学芸員の就職先と活躍の場

就職する場所

学芸員はそもそも博物館法によって規定されてはじめて存在している職務であって、その条文通り職場も博物館が中心となります。ただしこの「博物館」というのは一般的にイメージされる狭い意味での博物館ではなく、さまざまな種類のものを含みます。

博物館だけでも歴史博物館、民芸博物館、産業博物館とさまざまな種類がありますし、美術館や水族館、動物園等も含まれます。簡単に言えば広く市民の文化振興に寄与するような文化施設一般に幅広く及ぶものとなっています。

具体的な活動

必要とあれば地方の歴史施設や邸宅に出向いて交渉や鑑定や研究を行ったり、外国出張して動植物の収集や視察に出かけたりすることもあります。

また学芸員は文化の向上や振興に努める義務があるので、市民サービスとして文化講座に呼ばれたり、各種講師を務めたりします。基本的に教養と学識がある人がなる職業なので、日頃から教員免許を所持して元講師だった人も多く、大学で講義を行ったり研究所に招かれて研究作業にたずさわる人も多いです。

中にはマスコミでも有名な文化人となって、テレビの教養講座に出たりシンポジウムなどに招かれたりするケースもあります。

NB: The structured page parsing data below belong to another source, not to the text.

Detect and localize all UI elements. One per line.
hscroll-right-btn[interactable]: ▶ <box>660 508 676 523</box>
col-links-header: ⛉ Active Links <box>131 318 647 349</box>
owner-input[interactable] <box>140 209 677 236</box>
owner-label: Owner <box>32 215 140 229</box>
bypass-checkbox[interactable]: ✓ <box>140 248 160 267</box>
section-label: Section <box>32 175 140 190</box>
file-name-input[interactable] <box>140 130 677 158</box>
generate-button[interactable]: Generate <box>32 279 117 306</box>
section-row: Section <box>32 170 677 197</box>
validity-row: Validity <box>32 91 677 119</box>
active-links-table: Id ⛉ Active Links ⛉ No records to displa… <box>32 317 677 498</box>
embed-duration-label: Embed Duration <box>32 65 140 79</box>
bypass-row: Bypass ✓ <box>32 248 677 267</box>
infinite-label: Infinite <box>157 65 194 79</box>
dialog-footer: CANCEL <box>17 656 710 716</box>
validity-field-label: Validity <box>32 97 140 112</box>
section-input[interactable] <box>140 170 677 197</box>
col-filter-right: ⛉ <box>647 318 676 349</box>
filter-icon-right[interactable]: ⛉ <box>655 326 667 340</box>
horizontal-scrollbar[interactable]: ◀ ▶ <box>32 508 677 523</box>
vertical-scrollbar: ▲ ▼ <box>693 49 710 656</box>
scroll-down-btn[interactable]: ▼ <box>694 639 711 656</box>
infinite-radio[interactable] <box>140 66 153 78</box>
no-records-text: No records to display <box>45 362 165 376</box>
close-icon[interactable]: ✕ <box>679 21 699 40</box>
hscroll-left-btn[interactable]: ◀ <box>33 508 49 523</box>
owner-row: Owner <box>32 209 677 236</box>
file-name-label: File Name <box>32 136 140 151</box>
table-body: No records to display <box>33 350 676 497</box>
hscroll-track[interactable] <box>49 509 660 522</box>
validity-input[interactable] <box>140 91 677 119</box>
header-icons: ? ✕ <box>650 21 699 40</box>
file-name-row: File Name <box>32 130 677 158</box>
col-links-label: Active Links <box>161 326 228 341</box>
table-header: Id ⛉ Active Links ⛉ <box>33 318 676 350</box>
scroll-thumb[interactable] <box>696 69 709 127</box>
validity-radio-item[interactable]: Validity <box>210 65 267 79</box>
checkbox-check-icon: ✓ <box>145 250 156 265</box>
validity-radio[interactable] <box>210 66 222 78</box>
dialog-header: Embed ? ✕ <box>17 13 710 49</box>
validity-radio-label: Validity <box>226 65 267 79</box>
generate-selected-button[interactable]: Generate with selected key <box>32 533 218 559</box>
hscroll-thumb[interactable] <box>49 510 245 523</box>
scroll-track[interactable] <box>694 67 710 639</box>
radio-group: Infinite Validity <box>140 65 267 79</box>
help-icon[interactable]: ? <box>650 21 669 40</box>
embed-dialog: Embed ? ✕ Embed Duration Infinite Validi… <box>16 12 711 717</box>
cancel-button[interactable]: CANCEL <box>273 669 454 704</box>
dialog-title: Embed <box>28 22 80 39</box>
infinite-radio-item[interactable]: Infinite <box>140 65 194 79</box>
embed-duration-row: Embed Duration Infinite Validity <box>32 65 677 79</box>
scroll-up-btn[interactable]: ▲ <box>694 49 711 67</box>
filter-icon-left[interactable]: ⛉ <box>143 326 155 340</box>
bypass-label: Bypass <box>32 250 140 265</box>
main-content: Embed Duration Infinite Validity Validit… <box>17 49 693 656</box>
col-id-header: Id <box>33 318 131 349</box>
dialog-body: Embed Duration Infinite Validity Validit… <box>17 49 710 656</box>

職場としては資料の整理や管理、古文書の研究や管理などの裏方の地味な作業もありますが、それが将来的な博物館の表の展示や研究成果にも関わってくるのでそうしたことも総合的な職務の一環となっていきます。

就職

全体的に学芸員職は欠員が少なく、空きがでてようやく募集、といった形のものが多いです。場合によっては競争倍率が100倍以上になることもあり、簡単に就職できるとは言い難い状況です。

そのため大学の非常勤講師や塾や予備校などに勤めていたり、臨時職員や嘱託職員として働きながら、正規雇用を目指す人も多いです。